Domestic team information
- 1968: Cambridge University

Career statistics
| Competition | First-class |
| Matches | 9 |
| Runs scored | 284 |
| Batting average | 18.93 |
| 100s/50s | –/1 |
| Top score | 62 |
| Catches/stumpings | 5/– |
- Source: Cricinfo, 12 January 2022

= David Haywood =

English cricketer

David Charles Haywood (born 20 March 1945) is an English former first-class cricketer.

Haywood was born in March 1945 at Hucknall, Nottinghamshire. He was educated at Nottingham High School, before going up to Jesus College, Cambridge.
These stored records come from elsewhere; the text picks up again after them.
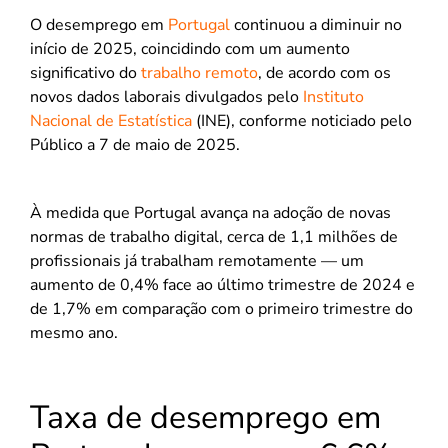
O desemprego em
Portugal
continuou a diminuir no
início de 2025, coincidindo com um aumento
significativo do
trabalho remoto
, de acordo com os
novos dados laborais divulgados pelo
Instituto
Nacional de Estatística
(INE), conforme noticiado pelo
Público a 7 de maio de 2025.
À medida que Portugal avança na adoção de novas
normas de trabalho digital, cerca de 1,1 milhões de
profissionais já trabalham remotamente — um
aumento de 0,4% face ao último trimestre de 2024 e
de 1,7% em comparação com o primeiro trimestre do
mesmo ano.
Taxa de desemprego em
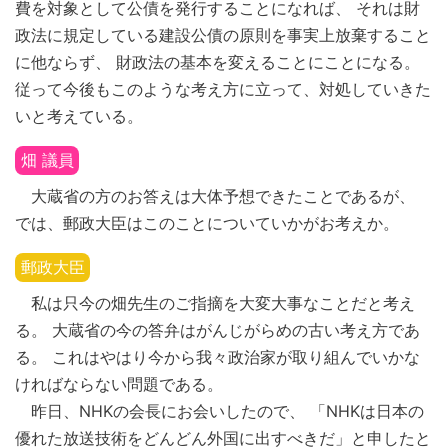
費を対象として公債を発行することになれば、 それは財
政法に規定している建設公債の原則を事実上放棄すること
に他ならず、 財政法の基本を変えることにことになる。
従って今後もこのような考え方に立って、対処していきた
いと考えている。
畑 議員
大蔵省の方のお答えは大体予想できたことであるが、
では、郵政大臣はこのことについていかがお考えか。
郵政大臣
私は只今の畑先生のご指摘を大変大事なことだと考え
る。 大蔵省の今の答弁はがんじがらめの古い考え方であ
る。 これはやはり今から我々政治家が取り組んでいかな
ければならない問題である。
昨日、NHKの会長にお会いしたので、 「NHKは日本の
優れた放送技術をどんどん外国に出すべきだ」と申したと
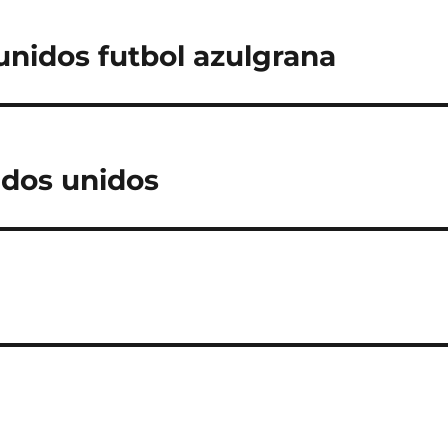
nidos futbol azulgrana
ados unidos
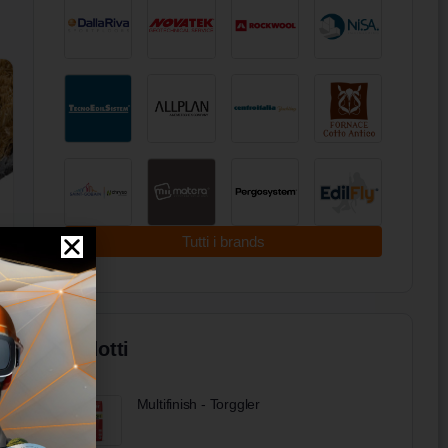
Tutti i brands
Prodotti
Multifinish - Torggler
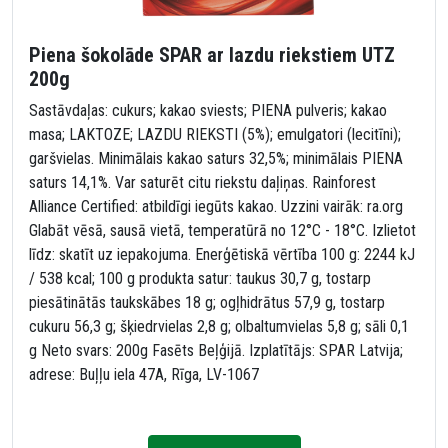
Piena šokolāde SPAR ar lazdu riekstiem UTZ
200g
Sastāvdaļas: cukurs; kakao sviests; PIENA pulveris; kakao
masa; LAKTOZE; LAZDU RIEKSTI (5%); emulgatori (lecitīni);
garšvielas. Minimālais kakao saturs 32,5%; minimālais PIENA
saturs 14,1%. Var saturēt citu riekstu daļiņas. Rainforest
Alliance Certified: atbildīgi iegūts kakao. Uzzini vairāk: ra.org
Glabāt vēsā, sausā vietā, temperatūrā no 12°C - 18°C. Izlietot
līdz: skatīt uz iepakojuma. Enerģētiskā vērtība 100 g: 2244 kJ
/ 538 kcal; 100 g produkta satur: taukus 30,7 g, tostarp
piesātinātās taukskābes 18 g; ogļhidrātus 57,9 g, tostarp
cukuru 56,3 g; šķiedrvielas 2,8 g; olbaltumvielas 5,8 g; sāli 0,1
g Neto svars: 200g Fasēts Beļģijā. Izplatītājs: SPAR Latvija;
adrese: Buļļu iela 47A, Rīga, LV-1067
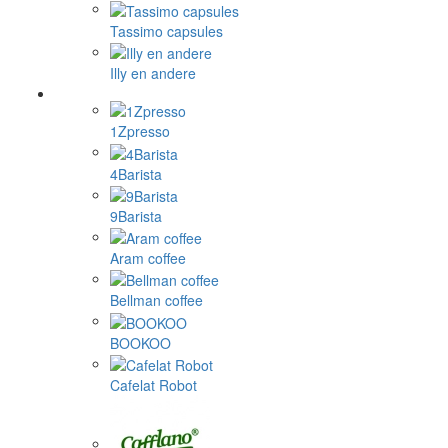
Tassimo capsules
Illy en andere
1Zpresso
4Barista
9Barista
Aram coffee
Bellman coffee
BOOKOO
Cafelat Robot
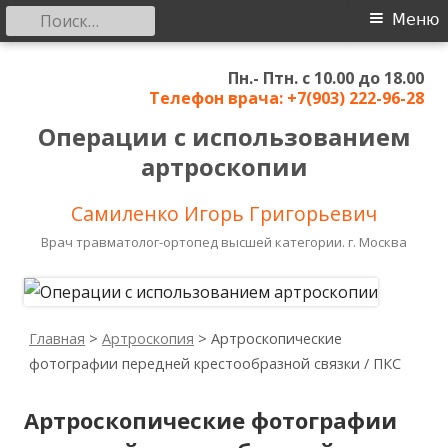
Найти:
Основное
Меню
меню
Перейти
Пн.- Птн. с 10.00 до 18.00
к
Телефон врача: +7(903) 222-96-28
содержимому
Операции с использованием
артроскопии
Самиленко Игорь Григорьевич
Врач травматолог-ортопед высшей категории. г. Москва
Главная
>
Артроскопия
>
Артроскопические
фотографии передней крестообразной связки / ПКС
Артроскопические фотографии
While studying at Cambridge, he played first-class cricket for Cambridge University Cricket Club in 1968, making nine appearances. Playing as a middle order batsman in the Cambridge team, he scored 284 runs at an average of 18.93, making one half century score of 62. Haywood was also associated with Nottinghamshire, appearing for their second eleven on a handful of occasions between 1962 and 1967, but was unable to force his way into their first eleven. In addition to playing cricket at Cambridge, Haywood also played football for Cambridge University A.F.C., for which he gained a blue.